I pulled onto 71 and made good time. The car ran like a champ– I just kept having to adjust the ceiling fabric– it kept alighting on my head and a couple of times nearly blinded me. I chain-smoked cigarettes and took down half the bourbon. Traffic was light.

71 ran between the river and a steep rock cliff. The few houses along the way were overgrown and abandoned. Occasionally, I’d come upon some mean, brutal concrete structure, bereft of adornment, closed to the world. I imagined the asshole that would erect such an abortion along the banks of a stunningly gorgeous river as though giving a giant middle finger to nature. The highway was dotted with such abominations– stained and worn, closed and crumbling.

But for long stretches, 71 was just the river and the rock face. I felt free and good. 41fdfe37b7e229b9b15d50e87ca459ad

After about an hour, I came upon the CHOPS sign. I pulled into the pebbly lot, the river no more than twenty feet beyond. Puddles everywhere. Next door, was a place called “Fantasy’s Island”. There was a second sign– “Puddly River County’s Only All-Nude Strip Club”. It was in some old house. They had added on a “gift shop”. I figured on thinking it over. I went over to the CHOPS place first.
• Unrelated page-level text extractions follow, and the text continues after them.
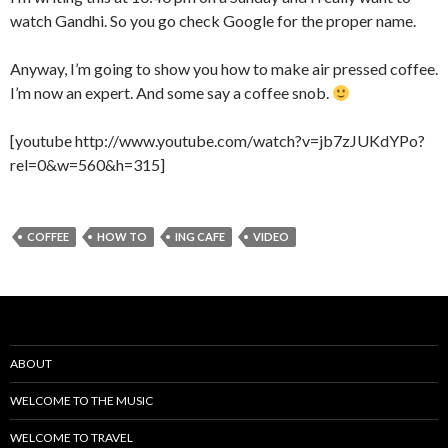
watch Gandhi. So you go check Google for the proper name.
Anyway, I’m going to show you how to make air pressed coffee.
I’m now an expert. And some say a coffee snob.
[youtube http://www.youtube.com/watch?v=jb7zJUKdYPo?
rel=0&w=560&h=315]
COFFEE
HOW TO
ING CAFE
VIDEO
ABOUT
WELCOME TO THE MUSIC
WELCOME TO TRAVEL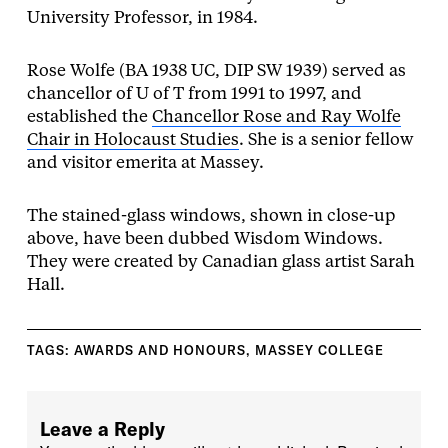
University Professor, in 1984.
Rose Wolfe (BA 1938 UC, DIP SW 1939) served as
chancellor of U of T from 1991 to 1997, and
established the
Chancellor Rose and Ray Wolfe
Chair in Holocaust Studies
. She is a senior fellow
and visitor emerita at Massey.
The stained-glass windows, shown in close-up
above, have been dubbed Wisdom Windows.
They were created by Canadian glass artist Sarah
Hall.
TAGS:
AWARDS AND HONOURS
,
MASSEY COLLEGE
Leave a Reply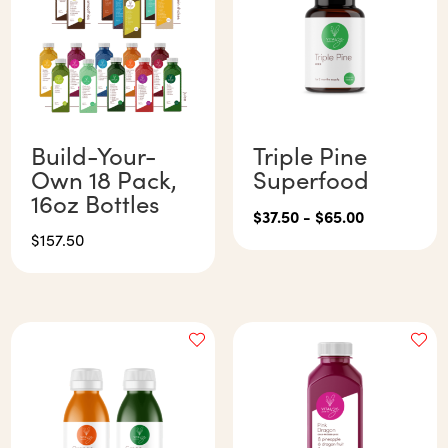
Build-Your-
Triple Pine
Own 18 Pack,
Superfood
16oz Bottles
$
37.50
-
$
65.00
$
157.50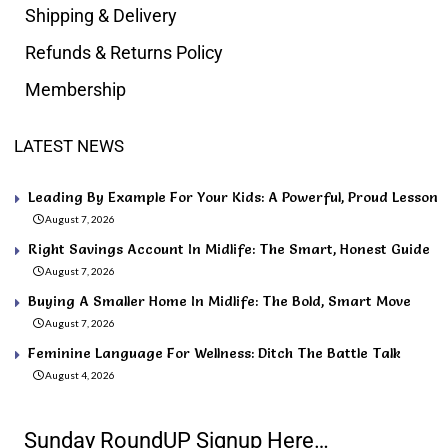
Shipping & Delivery
Refunds & Returns Policy
Membership
LATEST NEWS
Leading By Example For Your Kids: A Powerful, Proud Lesson
August 7, 2026
Right Savings Account In Midlife: The Smart, Honest Guide
August 7, 2026
Buying A Smaller Home In Midlife: The Bold, Smart Move
August 7, 2026
Feminine Language For Wellness: Ditch The Battle Talk
August 4, 2026
Sunday RoundUP Signup Here…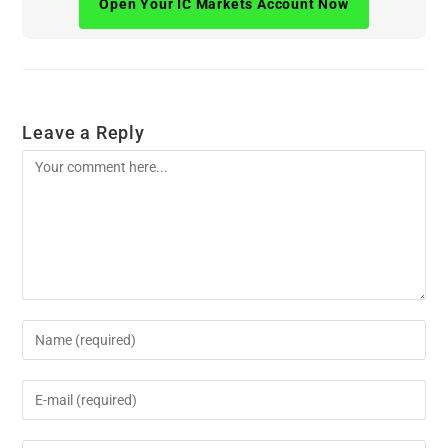
Open Your IC Markets Account Now
Leave a Reply
Comment
Enter
your
name
Enter
or
your
username
email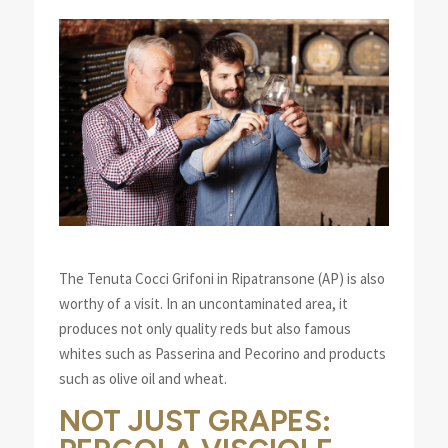
The Tenuta Cocci Grifoni in Ripatransone (AP) is also
worthy of a visit. In an uncontaminated area, it
produces not only quality reds but also famous
whites such as Passerina and Pecorino and products
such as olive oil and wheat.
NOT JUST GRAPES: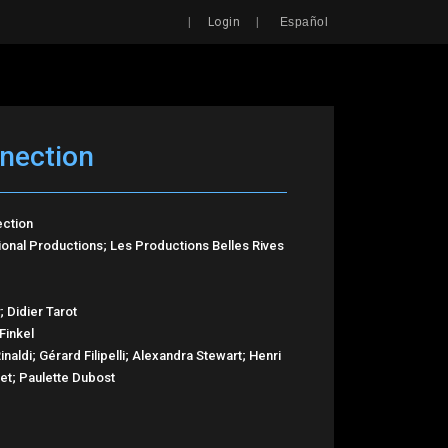
Search
|
|
Login
Español
nection
ection
ional Productions; Les Productions Belles Rives
; Didier Tarot
Finkel
naldi; Gérard Filipelli; Alexandra Stewart; Henri
net; Paulette Dubost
It was a long counter with some stools. A couple of truckers were drinking coffee. An Island girl in a white uniform was leaning in a corner pushing languidly at some slowly rotating hot dogs.

“Where’s the owner?” I asked. I couldn’t remember if The Cylinder had given me any name to ask for. I stumbled onto a stool and lit another cigarette.

“Bread is over at Fantasy’s,” said the girl. She belched and for a minute her mouth was full of vomit. I waved her out.

She was back in a few minutes– her face looked wet.

“Go over there, ask for Bread.”

I didn’t figure on having the jackpot for Fantasy’s Island. I looked at the girl.

“You know where Sandy lives? I’m supposed to drop a car off at her house. Might have a halfwit son or something?”

“Is she the retired Small Motel Girl Wrestler?”

“Yeah, I figure on that.”

For awhile, nobody said nothing. The truckers stopped moving. It seemed like it got suddenly darker. I could hear some distant thumping music from Fantasy’s Island.

Finally: “Well…I thought she was dead, mister.”

“She is dead,” one of the truckers affirmed.

I spit on the floor. God damn Cylinder. Better think this one over, Oakes.

I decided to order a chop. It’d play out.